* _PROVIDED DATA_

══════

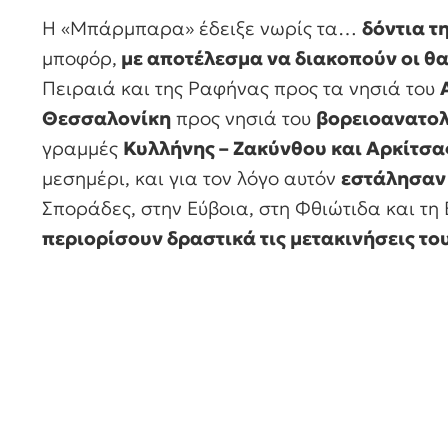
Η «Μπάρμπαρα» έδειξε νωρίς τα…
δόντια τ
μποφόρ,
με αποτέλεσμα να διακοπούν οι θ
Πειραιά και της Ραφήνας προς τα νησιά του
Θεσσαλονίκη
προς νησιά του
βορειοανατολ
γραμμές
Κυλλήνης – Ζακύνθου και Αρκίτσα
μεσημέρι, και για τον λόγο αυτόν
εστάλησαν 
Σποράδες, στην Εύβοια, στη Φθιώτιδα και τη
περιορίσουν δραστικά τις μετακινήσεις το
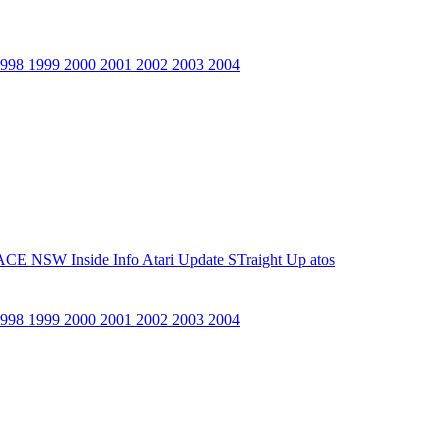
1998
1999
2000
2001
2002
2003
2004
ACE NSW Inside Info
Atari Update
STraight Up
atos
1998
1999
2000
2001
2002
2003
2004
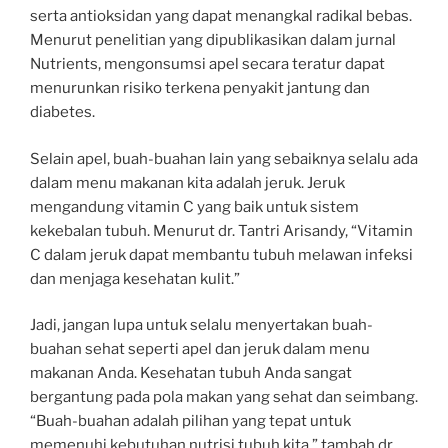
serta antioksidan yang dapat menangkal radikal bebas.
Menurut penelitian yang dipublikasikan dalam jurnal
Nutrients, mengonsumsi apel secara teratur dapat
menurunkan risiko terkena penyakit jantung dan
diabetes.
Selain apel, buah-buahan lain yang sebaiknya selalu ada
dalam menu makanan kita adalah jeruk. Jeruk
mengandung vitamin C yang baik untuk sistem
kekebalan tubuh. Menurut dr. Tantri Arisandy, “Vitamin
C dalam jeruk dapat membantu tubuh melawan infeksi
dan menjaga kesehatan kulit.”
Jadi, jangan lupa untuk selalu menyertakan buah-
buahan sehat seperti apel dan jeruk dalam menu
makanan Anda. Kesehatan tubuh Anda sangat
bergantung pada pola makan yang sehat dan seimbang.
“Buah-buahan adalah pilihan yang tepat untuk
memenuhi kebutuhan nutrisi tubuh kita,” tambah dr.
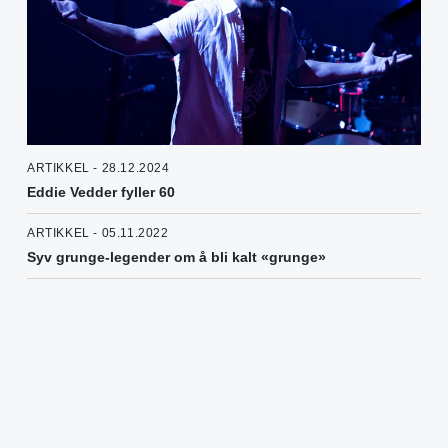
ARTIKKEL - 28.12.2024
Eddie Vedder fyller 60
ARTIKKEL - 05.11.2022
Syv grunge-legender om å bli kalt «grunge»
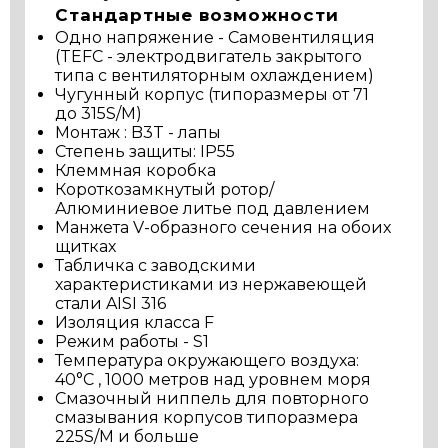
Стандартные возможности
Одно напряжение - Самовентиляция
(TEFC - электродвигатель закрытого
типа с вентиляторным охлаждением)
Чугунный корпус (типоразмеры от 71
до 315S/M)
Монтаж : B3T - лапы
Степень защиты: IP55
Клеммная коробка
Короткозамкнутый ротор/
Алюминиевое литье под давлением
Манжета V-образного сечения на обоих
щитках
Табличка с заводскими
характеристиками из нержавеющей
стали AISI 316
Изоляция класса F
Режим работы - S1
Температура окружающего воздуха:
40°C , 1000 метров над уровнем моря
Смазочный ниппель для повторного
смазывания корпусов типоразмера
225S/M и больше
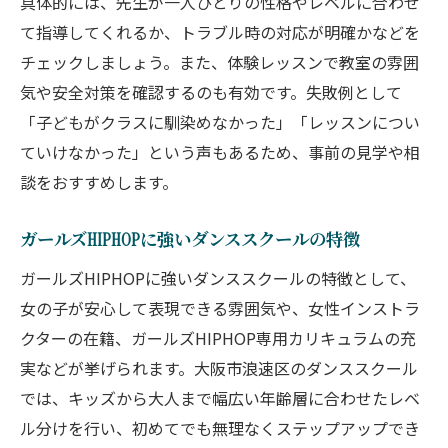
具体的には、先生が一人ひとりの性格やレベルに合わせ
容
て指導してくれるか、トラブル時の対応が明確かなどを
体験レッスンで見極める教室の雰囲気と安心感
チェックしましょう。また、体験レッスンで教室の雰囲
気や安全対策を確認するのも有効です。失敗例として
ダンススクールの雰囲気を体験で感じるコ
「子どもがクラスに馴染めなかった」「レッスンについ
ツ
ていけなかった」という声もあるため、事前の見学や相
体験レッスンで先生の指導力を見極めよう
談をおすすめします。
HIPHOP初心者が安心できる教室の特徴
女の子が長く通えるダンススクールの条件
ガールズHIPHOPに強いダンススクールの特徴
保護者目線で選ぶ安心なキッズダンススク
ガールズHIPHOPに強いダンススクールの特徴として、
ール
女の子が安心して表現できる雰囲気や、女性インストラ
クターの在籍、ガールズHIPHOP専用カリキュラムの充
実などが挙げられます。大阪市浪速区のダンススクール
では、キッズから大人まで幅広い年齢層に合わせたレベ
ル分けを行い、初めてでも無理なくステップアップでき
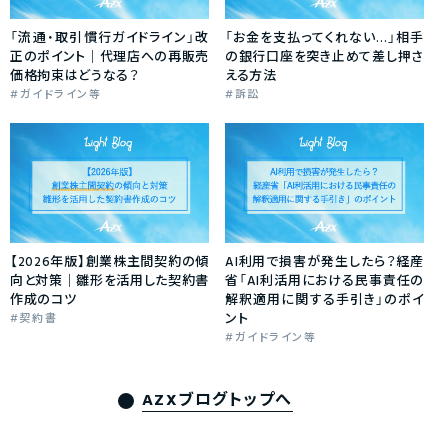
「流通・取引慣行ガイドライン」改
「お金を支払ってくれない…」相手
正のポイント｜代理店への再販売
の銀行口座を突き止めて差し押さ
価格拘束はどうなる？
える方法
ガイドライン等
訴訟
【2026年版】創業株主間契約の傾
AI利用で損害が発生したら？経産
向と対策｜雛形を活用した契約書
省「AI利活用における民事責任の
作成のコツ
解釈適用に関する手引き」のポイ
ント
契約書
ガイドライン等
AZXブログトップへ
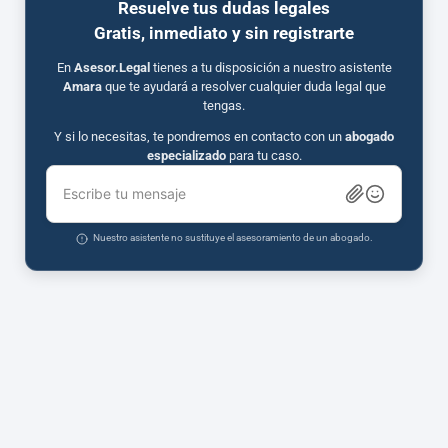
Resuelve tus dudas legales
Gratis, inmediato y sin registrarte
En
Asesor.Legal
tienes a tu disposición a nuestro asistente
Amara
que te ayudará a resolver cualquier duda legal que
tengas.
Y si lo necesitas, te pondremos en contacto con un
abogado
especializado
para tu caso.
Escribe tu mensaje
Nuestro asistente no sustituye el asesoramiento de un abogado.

══════

* _WORK INSTRUCTIONS_
Which lines hold the word "buahan"? Copy each of them from the records.

* _SOLVED PROBLEM_
Selain apel, buah-buahan lain yang sebaiknya selalu ada
buahan sehat seperti apel dan jeruk dalam menu
“Buah-buahan adalah pilihan yang tepat untuk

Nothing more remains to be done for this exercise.